Brief
Give back every line of the material below exactly, but no images.

Provided material

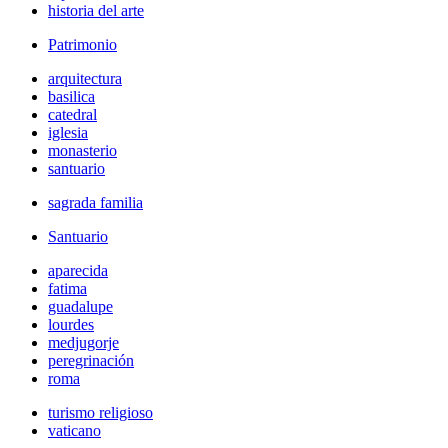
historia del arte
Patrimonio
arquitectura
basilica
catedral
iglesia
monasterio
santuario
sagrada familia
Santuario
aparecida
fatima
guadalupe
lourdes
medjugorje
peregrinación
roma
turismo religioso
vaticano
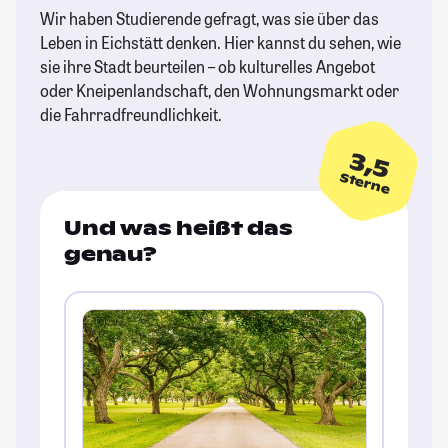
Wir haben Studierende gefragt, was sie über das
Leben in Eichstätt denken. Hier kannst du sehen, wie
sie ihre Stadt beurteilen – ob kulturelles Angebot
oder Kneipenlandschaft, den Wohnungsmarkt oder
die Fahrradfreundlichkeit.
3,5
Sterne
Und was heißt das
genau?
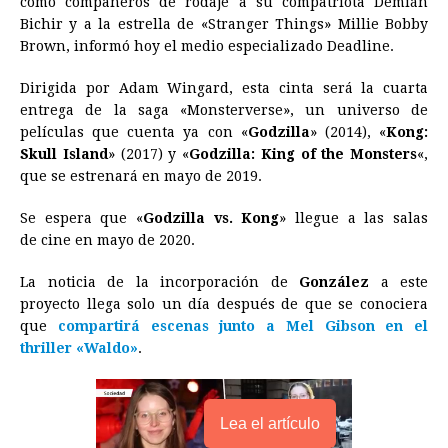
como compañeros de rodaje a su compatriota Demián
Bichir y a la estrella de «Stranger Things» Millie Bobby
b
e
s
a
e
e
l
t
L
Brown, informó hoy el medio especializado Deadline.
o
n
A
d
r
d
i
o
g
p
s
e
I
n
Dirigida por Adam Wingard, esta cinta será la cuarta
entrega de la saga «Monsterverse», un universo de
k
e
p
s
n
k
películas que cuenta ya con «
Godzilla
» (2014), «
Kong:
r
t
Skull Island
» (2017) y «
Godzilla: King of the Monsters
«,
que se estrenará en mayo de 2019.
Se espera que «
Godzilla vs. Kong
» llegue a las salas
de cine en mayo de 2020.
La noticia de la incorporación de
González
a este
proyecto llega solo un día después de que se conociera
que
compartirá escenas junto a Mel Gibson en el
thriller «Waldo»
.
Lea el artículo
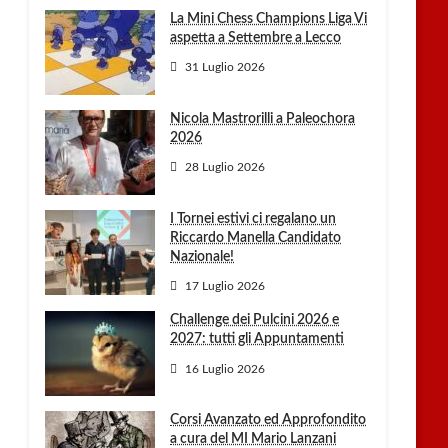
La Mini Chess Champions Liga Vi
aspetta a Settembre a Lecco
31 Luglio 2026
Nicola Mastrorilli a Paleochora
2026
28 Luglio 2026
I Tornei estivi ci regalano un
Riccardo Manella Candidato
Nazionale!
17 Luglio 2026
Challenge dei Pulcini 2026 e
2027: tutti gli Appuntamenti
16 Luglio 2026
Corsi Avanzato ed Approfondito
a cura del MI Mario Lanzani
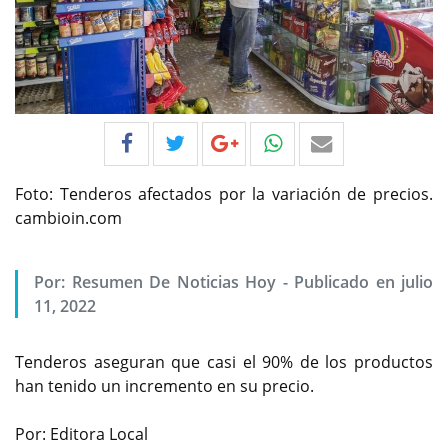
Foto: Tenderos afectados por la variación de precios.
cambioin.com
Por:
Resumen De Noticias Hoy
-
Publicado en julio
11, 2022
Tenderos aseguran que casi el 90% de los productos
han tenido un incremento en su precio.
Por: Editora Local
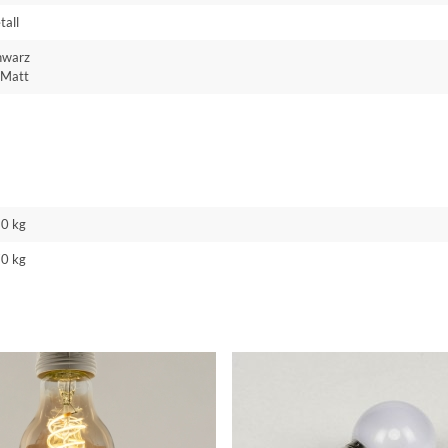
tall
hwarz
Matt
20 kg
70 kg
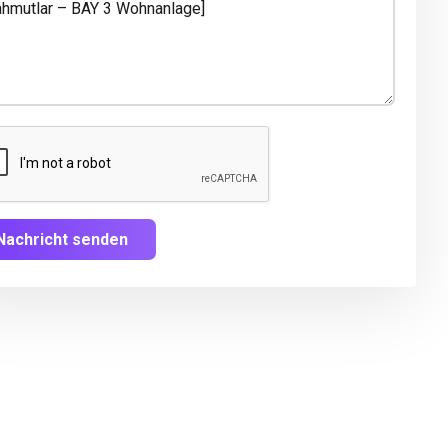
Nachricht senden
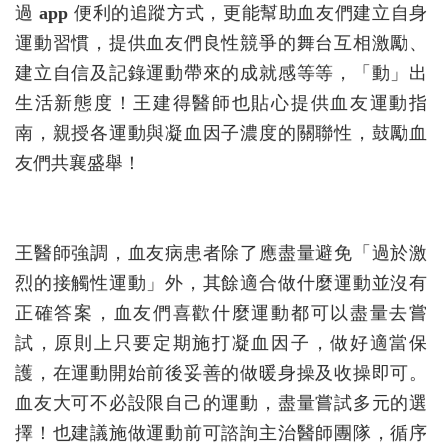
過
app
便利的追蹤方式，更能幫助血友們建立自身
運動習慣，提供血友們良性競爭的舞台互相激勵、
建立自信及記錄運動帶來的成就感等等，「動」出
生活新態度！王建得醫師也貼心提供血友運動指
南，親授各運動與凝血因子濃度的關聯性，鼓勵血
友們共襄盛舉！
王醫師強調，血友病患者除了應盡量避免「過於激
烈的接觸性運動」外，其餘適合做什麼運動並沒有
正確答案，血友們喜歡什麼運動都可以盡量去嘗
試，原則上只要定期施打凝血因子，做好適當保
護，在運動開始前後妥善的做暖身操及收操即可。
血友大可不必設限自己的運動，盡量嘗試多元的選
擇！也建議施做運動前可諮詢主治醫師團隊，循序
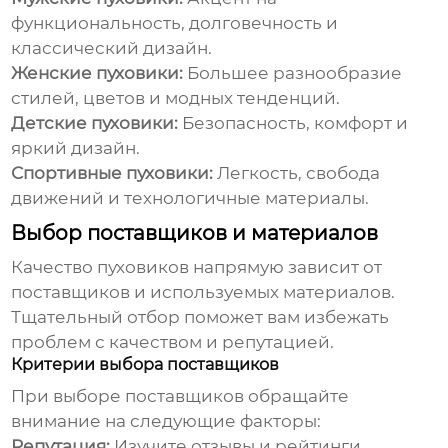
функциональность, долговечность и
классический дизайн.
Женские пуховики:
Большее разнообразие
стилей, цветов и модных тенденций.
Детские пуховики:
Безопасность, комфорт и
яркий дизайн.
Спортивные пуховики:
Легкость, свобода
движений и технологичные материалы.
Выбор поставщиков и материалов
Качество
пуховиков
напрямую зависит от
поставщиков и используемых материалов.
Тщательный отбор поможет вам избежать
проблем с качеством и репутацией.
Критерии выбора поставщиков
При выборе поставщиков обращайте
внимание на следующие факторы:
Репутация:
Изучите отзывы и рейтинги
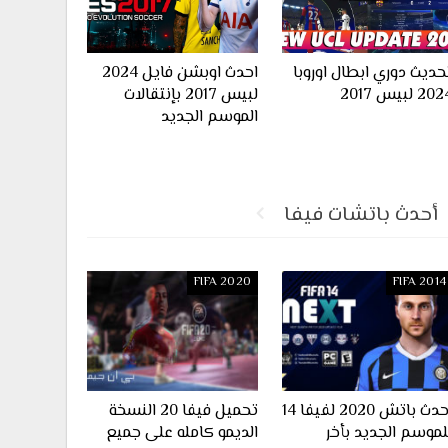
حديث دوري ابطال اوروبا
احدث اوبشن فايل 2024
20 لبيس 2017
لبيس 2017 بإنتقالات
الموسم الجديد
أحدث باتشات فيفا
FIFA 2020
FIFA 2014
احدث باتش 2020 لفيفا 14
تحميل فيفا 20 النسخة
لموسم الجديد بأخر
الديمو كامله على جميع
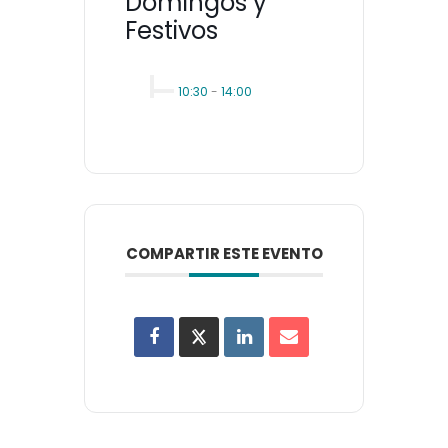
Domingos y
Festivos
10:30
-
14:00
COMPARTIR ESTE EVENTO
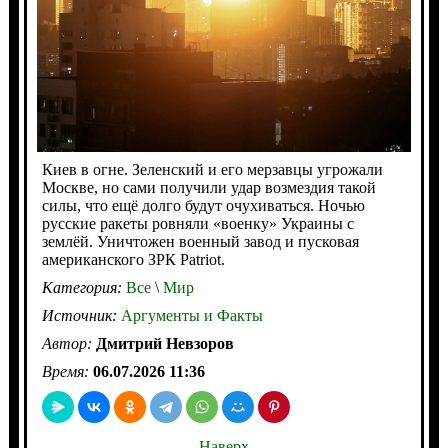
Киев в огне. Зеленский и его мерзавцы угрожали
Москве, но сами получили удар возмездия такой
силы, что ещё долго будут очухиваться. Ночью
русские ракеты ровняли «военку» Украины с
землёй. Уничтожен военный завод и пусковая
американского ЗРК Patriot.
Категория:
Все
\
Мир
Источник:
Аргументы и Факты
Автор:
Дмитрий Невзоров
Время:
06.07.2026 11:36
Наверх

Response for this exercise
historia del arte
Patrimonio
arquitectura
basilica
catedral
iglesia
monasterio
santuario
sagrada familia
Santuario
aparecida
fatima
guadalupe
lourdes
medjugorje
peregrinación
roma
turismo religioso
vaticano
Wir haben Studierende gefragt, was sie über das
Leben in Eichstätt denken. Hier kannst du sehen, wie
sie ihre Stadt beurteilen – ob kulturelles Angebot
oder Kneipenlandschaft, den Wohnungsmarkt oder
die Fahrradfreundlichkeit.
3,5
Sterne
Und was heißt das
genau?
como compañeros de rodaje a su compatriota Demián
Bichir y a la estrella de «Stranger Things» Millie Bobby
b
e
s
a
e
e
l
t
L
Brown, informó hoy el medio especializado Deadline.
o
n
A
d
r
d
i
o
g
p
s
e
I
n
Dirigida por Adam Wingard, esta cinta será la cuarta
entrega de la saga «Monsterverse», un universo de
k
e
p
s
n
k
películas que cuenta ya con «
Godzilla
» (2014), «
Kong:
r
t
Skull Island
» (2017) y «
Godzilla: King of the Monsters
«,
que se estrenará en mayo de 2019.
Se espera que «
Godzilla vs. Kong
» llegue a las salas
de cine en mayo de 2020.
La noticia de la incorporación de
González
a este
proyecto llega solo un día después de que se conociera
que
compartirá escenas junto a Mel Gibson en el
thriller «Waldo»
.
Lea el artículo
La Mini Chess Champions Liga Vi
aspetta a Settembre a Lecco
31 Luglio 2026
Nicola Mastrorilli a Paleochora
2026
28 Luglio 2026
I Tornei estivi ci regalano un
Riccardo Manella Candidato
Nazionale!
17 Luglio 2026
Challenge dei Pulcini 2026 e
2027: tutti gli Appuntamenti
16 Luglio 2026
Corsi Avanzato ed Approfondito
a cura del MI Mario Lanzani
Foto: Tenderos afectados por la variación de precios.
cambioin.com
Por:
Resumen De Noticias Hoy
-
Publicado en julio
11, 2022
Tenderos aseguran que casi el 90% de los productos
han tenido un incremento en su precio.
Por: Editora Local
tall
hwarz
Matt
20 kg
70 kg
Nachricht senden
過
app
便利的追蹤方式，更能幫助血友們建立自身
運動習慣，提供血友們良性競爭的舞台互相激勵、
建立自信及記錄運動帶來的成就感等等，「動」出
生活新態度！王建得醫師也貼心提供血友運動指
南，親授各運動與凝血因子濃度的關聯性，鼓勵血
友們共襄盛舉！
王醫師強調，血友病患者除了應盡量避免「過於激
烈的接觸性運動」外，其餘適合做什麼運動並沒有
正確答案，血友們喜歡什麼運動都可以盡量去嘗
試，原則上只要定期施打凝血因子，做好適當保
護，在運動開始前後妥善的做暖身操及收操即可。
血友大可不必設限自己的運動，盡量嘗試多元的選
擇！也建議施做運動前可諮詢主治醫師團隊，循序
функциональность, долговечность и
классический дизайн.
Женские пуховики:
Большее разнообразие
стилей, цветов и модных тенденций.
Детские пуховики:
Безопасность, комфорт и
яркий дизайн.
Спортивные пуховики:
Легкость, свобода
движений и технологичные материалы.
Выбор поставщиков и материалов
Качество
пуховиков
напрямую зависит от
поставщиков и используемых материалов.
Тщательный отбор поможет вам избежать
проблем с качеством и репутацией.
Критерии выбора поставщиков
При выборе поставщиков обращайте
внимание на следующие факторы:
Репутация:
Изучите отзывы и рейтинги
حديث دوري ابطال اوروبا
احدث اوبشن فايل 2024
20 لبيس 2017
لبيس 2017 بإنتقالات
الموسم الجديد
أحدث باتشات فيفا
FIFA 2020
FIFA 2014
احدث باتش 2020 لفيفا 14
تحميل فيفا 20 النسخة
لموسم الجديد بأخر
الديمو كامله على جميع
Domingos y
Festivos
10:30
-
14:00
COMPARTIR ESTE EVENTO
Киев в огне. Зеленский и его мерзавцы угрожали
Москве, но сами получили удар возмездия такой
силы, что ещё долго будут очухиваться. Ночью
русские ракеты ровняли «военку» Украины с
землёй. Уничтожен военный завод и пусковая
американского ЗРК Patriot.
Категория:
Все
\
Мир
Источник:
Аргументы и Факты
Автор:
Дмитрий Невзоров
Время:
06.07.2026 11:36
Наверх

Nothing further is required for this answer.